Retrieve sequences from sequence file

Description

Tool to retrieve a set of sequences from a given sequence set based on a list of sequence IDs or names.

Input files

This tool takes two files as an input. One file containing sequence data and another file containing a list for sequence names or ID numbers to be retrieved from the input sequence set.

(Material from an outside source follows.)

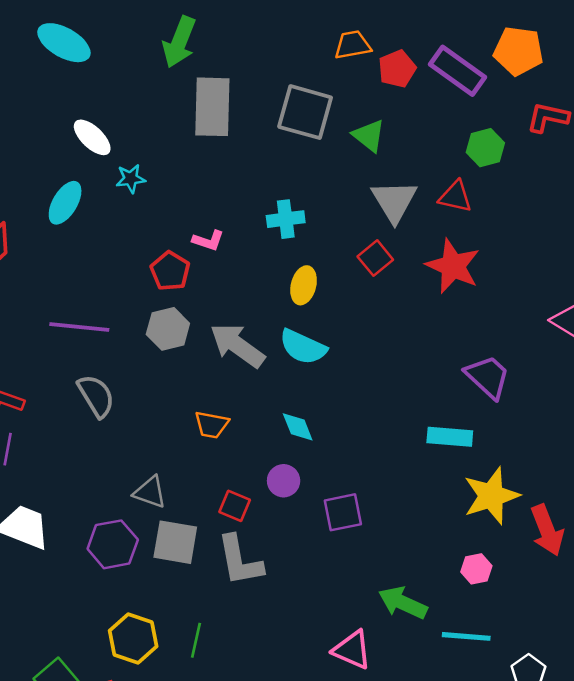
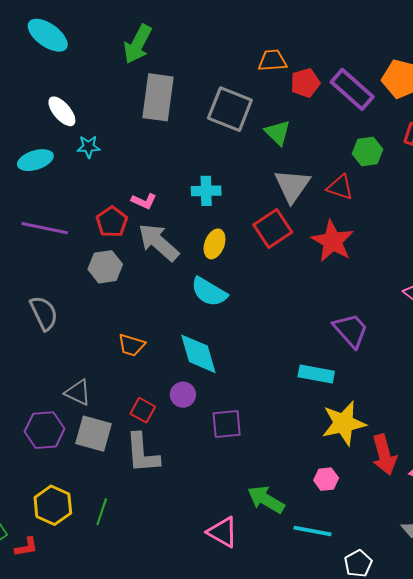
cyan ellipse: (65, 203) -> (35, 160), turned 36
red square: (375, 258) -> (273, 229), size x1.4
purple line: (79, 327) -> (45, 228), moved
gray arrow: (237, 345) -> (159, 242), moved
cyan diamond: (298, 427) -> (198, 354), size x1.6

For example if you have following sequence set in Chipster:

>CAA54483.1 CAA54483.1 Bet v 1 e [Betula pendula]
MGVFNYETEATSVIPAARLFKAFILDGDNLFPKVAPQAISSVENIEGNGGPGTIKKISFP
EGIPFKYVKGRVDEVDHTNFKYSYSVIEGGPVGDTLEKISNEIKIVATPNGGSILKINNK
YHTKGDHEVKAEQIKASKEMGETLLRAVESYLLAHSDAYN
>CAA54482.1 CAA54482.1 Bet v 1 d [Betula pendula]
MGVFNYEIETTSVIPAARLFKAFILDGDNLVPKVAPQAISSVENIEGNGGPGTIKKINFP
EGFPFKYVKDRVDEVDHTNFKYNYSVIEGGPVGDTLEKISNEIKIVATPDGGCVLKISNK
YHTKGNHEVKAEQVKASKEMGETLLRAVESYLLAHSDAYN
>CAA54481.1 CAA54481.1 Bet v 1 c [Betula pendula]
MGVFNYESETTSVIPAARLFKAFILEGDTLIPKVAPQAISSVENIEGNGGPGTIKKITFP
EGSPFKYVKERVDEVDHANFKYSYSMIEGGALGDTLEKICNEIKIVATPDGGSILKISNK
YHTKGDQEMKAEHMKAIKEKGEALLRAVESYLLAHSDAYN
>CAA54485.1 CAA54485.1 Bet v 1 g [Betula pendula]
MGVFNYESETTSVIPAARLFKAFILEGDNLIPKVAPQAISSVENIEGNGGPGTIKKINFP
EGFPFKYVKDRVDEVDHTNFKYNYSVIEGGPVGDTLEKISNEIKIVATPDGGCVLKISNK
YHTKGNHEVKAEQVKASKEMGETLLRAVESYLLAHSDAYN
>CAA54421.1 CAA54421.1 Bet v 1b [Betula pendula]
MGVFNYETETTSVIPAARLFKAFILEGDTLIPKVAPQAISSVENIEGNGGPGTIKKITFP
EGSPFKYVKERVDEVDHANFKYSYSMIEGGALGDTLEKICNEIKIVATPDGGSILKISNK
YHTKGDHEMKAEHMKAIKEKGEALLRAVESYLLAHSDAYN

Then you could pick the last three sequences from this set with a file containing the following name list:

CAA54481.1
CAA54485.1 v1g
CAA54421.1 v1b
Note that in the name list, only the first word of each row is picked and used as a name of a sequence to be picked. Thus the rest of the line can contain comments or other data.

Also a table, where the first column contains the sequence name or ID, can be used as a name list.

Output

The format of the resulting output sequence file is the same as the format of the input sequence file.